## Problem requirements
The listing has to be given again in full and exactly.

=== Records for this exercise ===

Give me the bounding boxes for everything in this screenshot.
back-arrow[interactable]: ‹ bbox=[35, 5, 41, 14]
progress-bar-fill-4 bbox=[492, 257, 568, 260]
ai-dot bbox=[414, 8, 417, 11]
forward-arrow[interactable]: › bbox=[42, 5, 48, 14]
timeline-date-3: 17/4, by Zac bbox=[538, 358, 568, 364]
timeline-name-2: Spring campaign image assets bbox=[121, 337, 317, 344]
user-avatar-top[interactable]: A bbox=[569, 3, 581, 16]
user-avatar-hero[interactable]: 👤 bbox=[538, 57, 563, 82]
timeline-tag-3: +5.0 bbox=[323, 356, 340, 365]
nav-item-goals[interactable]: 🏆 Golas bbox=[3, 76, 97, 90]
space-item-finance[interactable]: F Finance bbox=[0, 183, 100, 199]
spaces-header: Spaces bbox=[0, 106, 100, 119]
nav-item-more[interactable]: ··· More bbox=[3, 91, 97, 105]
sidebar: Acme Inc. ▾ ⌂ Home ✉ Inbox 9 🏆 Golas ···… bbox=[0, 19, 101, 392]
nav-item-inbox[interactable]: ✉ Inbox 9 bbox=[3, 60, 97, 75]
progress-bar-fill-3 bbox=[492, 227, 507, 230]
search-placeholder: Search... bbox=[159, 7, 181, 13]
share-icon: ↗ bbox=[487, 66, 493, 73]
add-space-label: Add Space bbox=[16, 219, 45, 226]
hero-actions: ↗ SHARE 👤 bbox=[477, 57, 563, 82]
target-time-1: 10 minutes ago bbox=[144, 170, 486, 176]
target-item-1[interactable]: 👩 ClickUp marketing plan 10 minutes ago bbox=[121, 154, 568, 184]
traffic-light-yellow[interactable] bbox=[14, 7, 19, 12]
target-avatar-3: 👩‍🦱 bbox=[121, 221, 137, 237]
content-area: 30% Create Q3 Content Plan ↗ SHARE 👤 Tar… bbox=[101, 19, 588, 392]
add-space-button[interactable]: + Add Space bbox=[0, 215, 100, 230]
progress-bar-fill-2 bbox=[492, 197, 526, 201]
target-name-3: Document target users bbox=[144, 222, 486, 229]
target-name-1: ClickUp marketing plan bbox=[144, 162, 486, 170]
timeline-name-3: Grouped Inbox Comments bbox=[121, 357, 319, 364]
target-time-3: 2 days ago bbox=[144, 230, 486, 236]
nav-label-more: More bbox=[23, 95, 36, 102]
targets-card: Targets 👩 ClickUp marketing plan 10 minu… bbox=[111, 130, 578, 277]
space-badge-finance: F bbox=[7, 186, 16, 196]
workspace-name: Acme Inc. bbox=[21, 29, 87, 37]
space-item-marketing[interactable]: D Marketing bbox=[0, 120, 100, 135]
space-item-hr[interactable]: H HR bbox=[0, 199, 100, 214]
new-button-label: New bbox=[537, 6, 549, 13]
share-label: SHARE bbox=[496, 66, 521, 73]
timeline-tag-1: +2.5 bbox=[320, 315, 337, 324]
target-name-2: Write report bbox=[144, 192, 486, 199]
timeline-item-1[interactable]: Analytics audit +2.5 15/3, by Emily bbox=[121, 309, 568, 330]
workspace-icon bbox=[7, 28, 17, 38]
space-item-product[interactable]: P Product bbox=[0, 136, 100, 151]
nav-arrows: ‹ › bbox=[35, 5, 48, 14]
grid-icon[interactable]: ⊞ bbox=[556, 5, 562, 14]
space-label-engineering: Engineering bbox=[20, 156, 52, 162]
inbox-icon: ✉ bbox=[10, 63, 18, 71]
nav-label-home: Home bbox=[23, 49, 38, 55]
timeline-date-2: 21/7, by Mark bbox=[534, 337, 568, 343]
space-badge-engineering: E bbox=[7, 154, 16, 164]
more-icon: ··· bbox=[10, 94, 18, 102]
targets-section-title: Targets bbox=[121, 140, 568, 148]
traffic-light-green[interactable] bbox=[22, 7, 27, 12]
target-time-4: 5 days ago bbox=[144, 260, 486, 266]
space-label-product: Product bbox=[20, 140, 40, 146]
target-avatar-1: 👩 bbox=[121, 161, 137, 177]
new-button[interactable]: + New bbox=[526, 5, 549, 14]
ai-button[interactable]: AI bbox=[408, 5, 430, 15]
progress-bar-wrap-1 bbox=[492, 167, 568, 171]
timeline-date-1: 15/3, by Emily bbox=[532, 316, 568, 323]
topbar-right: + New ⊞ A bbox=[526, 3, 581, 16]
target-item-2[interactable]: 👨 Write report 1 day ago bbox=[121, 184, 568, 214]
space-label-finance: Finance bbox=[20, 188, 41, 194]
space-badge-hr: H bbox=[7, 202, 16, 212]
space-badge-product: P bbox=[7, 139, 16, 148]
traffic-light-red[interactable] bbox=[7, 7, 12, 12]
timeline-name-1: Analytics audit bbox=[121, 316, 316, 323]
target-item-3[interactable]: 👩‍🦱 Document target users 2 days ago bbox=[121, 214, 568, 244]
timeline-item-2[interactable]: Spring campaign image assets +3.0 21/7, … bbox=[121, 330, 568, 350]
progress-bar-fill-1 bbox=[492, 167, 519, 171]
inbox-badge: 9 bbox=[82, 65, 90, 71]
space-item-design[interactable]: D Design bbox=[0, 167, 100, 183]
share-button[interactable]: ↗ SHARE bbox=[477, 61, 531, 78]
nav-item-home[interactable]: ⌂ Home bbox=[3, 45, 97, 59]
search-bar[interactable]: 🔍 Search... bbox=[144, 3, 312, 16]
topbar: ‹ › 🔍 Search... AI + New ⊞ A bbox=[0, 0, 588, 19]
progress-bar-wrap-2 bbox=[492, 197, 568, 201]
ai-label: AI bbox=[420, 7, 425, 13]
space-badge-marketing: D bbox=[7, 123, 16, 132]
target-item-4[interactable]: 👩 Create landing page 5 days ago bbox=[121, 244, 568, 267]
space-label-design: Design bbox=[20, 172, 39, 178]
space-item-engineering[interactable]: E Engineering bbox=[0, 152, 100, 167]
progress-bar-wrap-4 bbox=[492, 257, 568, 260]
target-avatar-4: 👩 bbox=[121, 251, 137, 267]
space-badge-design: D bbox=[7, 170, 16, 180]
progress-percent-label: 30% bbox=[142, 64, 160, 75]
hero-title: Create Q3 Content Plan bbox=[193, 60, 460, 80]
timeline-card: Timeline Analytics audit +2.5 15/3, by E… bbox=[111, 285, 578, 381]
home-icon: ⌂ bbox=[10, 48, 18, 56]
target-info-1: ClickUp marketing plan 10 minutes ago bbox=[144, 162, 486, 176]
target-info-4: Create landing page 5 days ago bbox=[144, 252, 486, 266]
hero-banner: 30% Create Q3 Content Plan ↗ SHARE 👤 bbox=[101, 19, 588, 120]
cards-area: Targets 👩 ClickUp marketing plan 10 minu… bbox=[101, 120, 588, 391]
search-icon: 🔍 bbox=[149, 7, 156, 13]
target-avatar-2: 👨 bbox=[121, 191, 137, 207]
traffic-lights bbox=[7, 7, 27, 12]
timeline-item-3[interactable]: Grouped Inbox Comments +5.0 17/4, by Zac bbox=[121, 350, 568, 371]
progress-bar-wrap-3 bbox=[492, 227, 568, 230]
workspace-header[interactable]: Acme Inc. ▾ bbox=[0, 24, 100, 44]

===

## Problem solution
Give me the bounding boxes for everything in this screenshot.
back-arrow[interactable]: ‹ bbox=[35, 5, 41, 14]
progress-bar-fill-4 bbox=[492, 257, 568, 260]
ai-dot bbox=[414, 8, 417, 11]
forward-arrow[interactable]: › bbox=[42, 5, 48, 14]
timeline-date-3: 17/4, by Zac bbox=[538, 358, 568, 364]
timeline-name-2: Spring campaign image assets bbox=[121, 337, 317, 344]
user-avatar-top[interactable]: A bbox=[569, 3, 581, 16]
user-avatar-hero[interactable]: 👤 bbox=[538, 57, 563, 82]
timeline-tag-3: +5.0 bbox=[323, 356, 340, 365]
nav-item-goals[interactable]: 🏆 Golas bbox=[3, 76, 97, 90]
space-item-finance[interactable]: F Finance bbox=[0, 183, 100, 199]
spaces-header: Spaces bbox=[0, 106, 100, 119]
nav-item-more[interactable]: ··· More bbox=[3, 91, 97, 105]
sidebar: Acme Inc. ▾ ⌂ Home ✉ Inbox 9 🏆 Golas ···… bbox=[0, 19, 101, 392]
nav-item-inbox[interactable]: ✉ Inbox 9 bbox=[3, 60, 97, 75]
progress-bar-fill-3 bbox=[492, 227, 507, 230]
search-placeholder: Search... bbox=[159, 7, 181, 13]
share-icon: ↗ bbox=[487, 66, 493, 73]
add-space-label: Add Space bbox=[16, 219, 45, 226]
hero-actions: ↗ SHARE 👤 bbox=[477, 57, 563, 82]
target-time-1: 10 minutes ago bbox=[144, 170, 486, 176]
target-item-1[interactable]: 👩 ClickUp marketing plan 10 minutes ago bbox=[121, 154, 568, 184]
traffic-light-yellow[interactable] bbox=[14, 7, 19, 12]
target-avatar-3: 👩‍🦱 bbox=[121, 221, 137, 237]
content-area: 30% Create Q3 Content Plan ↗ SHARE 👤 Tar… bbox=[101, 19, 588, 392]
add-space-button[interactable]: + Add Space bbox=[0, 215, 100, 230]
progress-bar-fill-2 bbox=[492, 197, 526, 201]
target-name-3: Document target users bbox=[144, 222, 486, 229]
target-name-1: ClickUp marketing plan bbox=[144, 162, 486, 170]
timeline-name-3: Grouped Inbox Comments bbox=[121, 357, 319, 364]
target-time-3: 2 days ago bbox=[144, 230, 486, 236]
nav-label-more: More bbox=[23, 95, 36, 102]
targets-card: Targets 👩 ClickUp marketing plan 10 minu… bbox=[111, 130, 578, 277]
space-badge-finance: F bbox=[7, 186, 16, 196]
workspace-name: Acme Inc. bbox=[21, 29, 87, 37]
space-item-marketing[interactable]: D Marketing bbox=[0, 120, 100, 135]
space-item-hr[interactable]: H HR bbox=[0, 199, 100, 214]
new-button-label: New bbox=[537, 6, 549, 13]
share-label: SHARE bbox=[496, 66, 521, 73]
timeline-tag-1: +2.5 bbox=[320, 315, 337, 324]
target-name-2: Write report bbox=[144, 192, 486, 199]
timeline-item-1[interactable]: Analytics audit +2.5 15/3, by Emily bbox=[121, 309, 568, 330]
workspace-icon bbox=[7, 28, 17, 38]
space-item-product[interactable]: P Product bbox=[0, 136, 100, 151]
nav-arrows: ‹ › bbox=[35, 5, 48, 14]
grid-icon[interactable]: ⊞ bbox=[556, 5, 562, 14]
space-label-engineering: Engineering bbox=[20, 156, 52, 162]
inbox-icon: ✉ bbox=[10, 63, 18, 71]
nav-label-home: Home bbox=[23, 49, 38, 55]
timeline-date-2: 21/7, by Mark bbox=[534, 337, 568, 343]
space-badge-engineering: E bbox=[7, 154, 16, 164]
more-icon: ··· bbox=[10, 94, 18, 102]
targets-section-title: Targets bbox=[121, 140, 568, 148]
traffic-light-green[interactable] bbox=[22, 7, 27, 12]
target-time-4: 5 days ago bbox=[144, 260, 486, 266]
space-label-product: Product bbox=[20, 140, 40, 146]
target-avatar-1: 👩 bbox=[121, 161, 137, 177]
new-button[interactable]: + New bbox=[526, 5, 549, 14]
ai-button[interactable]: AI bbox=[408, 5, 430, 15]
progress-bar-wrap-1 bbox=[492, 167, 568, 171]
timeline-date-1: 15/3, by Emily bbox=[532, 316, 568, 323]
topbar-right: + New ⊞ A bbox=[526, 3, 581, 16]
target-item-2[interactable]: 👨 Write report 1 day ago bbox=[121, 184, 568, 214]
space-label-finance: Finance bbox=[20, 188, 41, 194]
space-badge-hr: H bbox=[7, 202, 16, 212]
space-badge-product: P bbox=[7, 139, 16, 148]
traffic-light-red[interactable] bbox=[7, 7, 12, 12]
timeline-name-1: Analytics audit bbox=[121, 316, 316, 323]
target-item-3[interactable]: 👩‍🦱 Document target users 2 days ago bbox=[121, 214, 568, 244]
timeline-item-2[interactable]: Spring campaign image assets +3.0 21/7, … bbox=[121, 330, 568, 350]
progress-bar-fill-1 bbox=[492, 167, 519, 171]
inbox-badge: 9 bbox=[82, 65, 90, 71]
space-item-design[interactable]: D Design bbox=[0, 167, 100, 183]
share-button[interactable]: ↗ SHARE bbox=[477, 61, 531, 78]
nav-item-home[interactable]: ⌂ Home bbox=[3, 45, 97, 59]
search-bar[interactable]: 🔍 Search... bbox=[144, 3, 312, 16]
topbar: ‹ › 🔍 Search... AI + New ⊞ A bbox=[0, 0, 588, 19]
progress-bar-wrap-2 bbox=[492, 197, 568, 201]
ai-label: AI bbox=[420, 7, 425, 13]
space-badge-marketing: D bbox=[7, 123, 16, 132]
target-item-4[interactable]: 👩 Create landing page 5 days ago bbox=[121, 244, 568, 267]
space-label-design: Design bbox=[20, 172, 39, 178]
space-item-engineering[interactable]: E Engineering bbox=[0, 152, 100, 167]
progress-bar-wrap-4 bbox=[492, 257, 568, 260]
target-avatar-4: 👩 bbox=[121, 251, 137, 267]
space-badge-design: D bbox=[7, 170, 16, 180]
progress-percent-label: 30% bbox=[142, 64, 160, 75]
hero-title: Create Q3 Content Plan bbox=[193, 60, 460, 80]
timeline-card: Timeline Analytics audit +2.5 15/3, by E… bbox=[111, 285, 578, 381]
home-icon: ⌂ bbox=[10, 48, 18, 56]
target-info-1: ClickUp marketing plan 10 minutes ago bbox=[144, 162, 486, 176]
target-info-4: Create landing page 5 days ago bbox=[144, 252, 486, 266]
hero-banner: 30% Create Q3 Content Plan ↗ SHARE 👤 bbox=[101, 19, 588, 120]
cards-area: Targets 👩 ClickUp marketing plan 10 minu… bbox=[101, 120, 588, 391]
search-icon: 🔍 bbox=[149, 7, 156, 13]
target-avatar-2: 👨 bbox=[121, 191, 137, 207]
traffic-lights bbox=[7, 7, 27, 12]
timeline-item-3[interactable]: Grouped Inbox Comments +5.0 17/4, by Zac bbox=[121, 350, 568, 371]
progress-bar-wrap-3 bbox=[492, 227, 568, 230]
workspace-header[interactable]: Acme Inc. ▾ bbox=[0, 24, 100, 44]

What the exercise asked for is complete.